The 16-kiometer (10-mile) long extension to Line 4 was supposed to be running at full tilt in time for South America's first Olympics, which begin on Aug. 5 and run until Aug. 21. Yet, the delayed opening now scheduled for Aug. 1 is not a setback, Goulart said.
"This is a small adjustment and you can't call it a delay," he told Reuters. "I am guaranteeing operational security at the start of Line 4's operation. No one opens a line at full capacity."
Initially, only Olympic officials, ticket holders and others connected with the official event will be permitted to use the line connecting the populous South Zone of Copacabana and Ipanema to the neighbourhood where the main cluster of events will take place.
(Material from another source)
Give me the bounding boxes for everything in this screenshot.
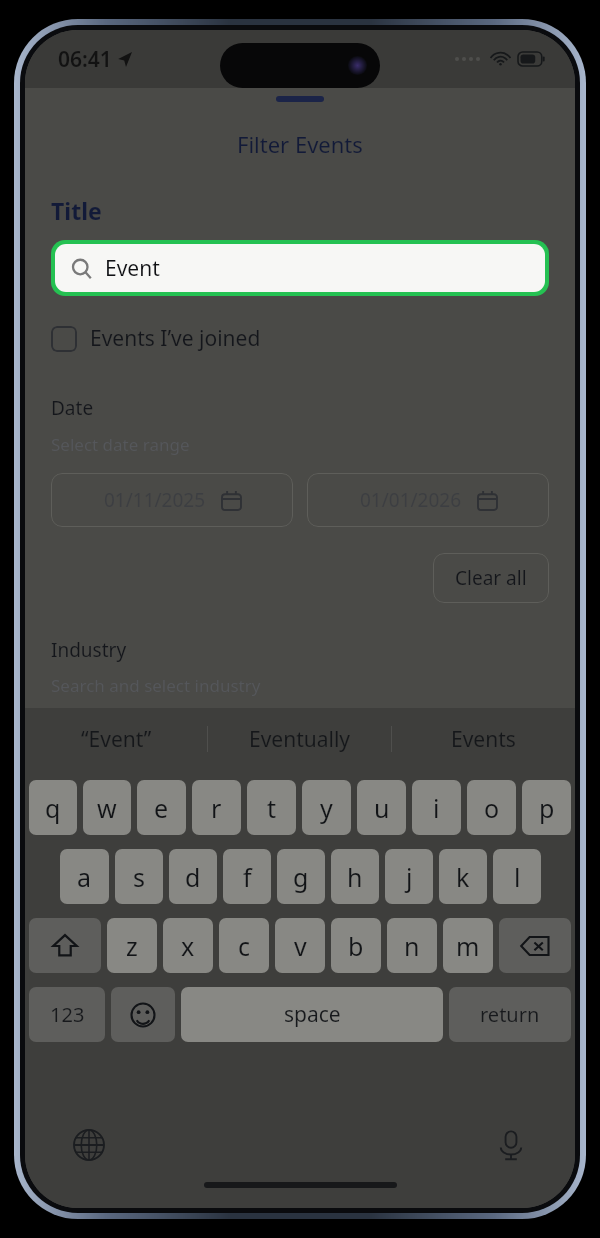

It will hopefully be open to the general public after September's Paraolympics, he said. Until then the new line will work at half capacity, or around 11,000 passengers per day, he said.
"We had a problem with financing and the chronogram was too tight but the metro will be delivered," Rio's governor Luiz Fernando Pezao added.
The metro line for the Olympics was one of the key infrastructure promises made by the city. But like the promise to reduce the amount of sewage in the water where sailing events will take place it is a promise that now will not be kept.
The announcement comes just weeks after part of another legacy project, a beachside cycle path, crashed into the sea killing two cyclists.
The delay is reminiscent of the 2014 World Cup that was also hosted by Brazil. Many of the stadiums were delivered late and several transportation projects were never built.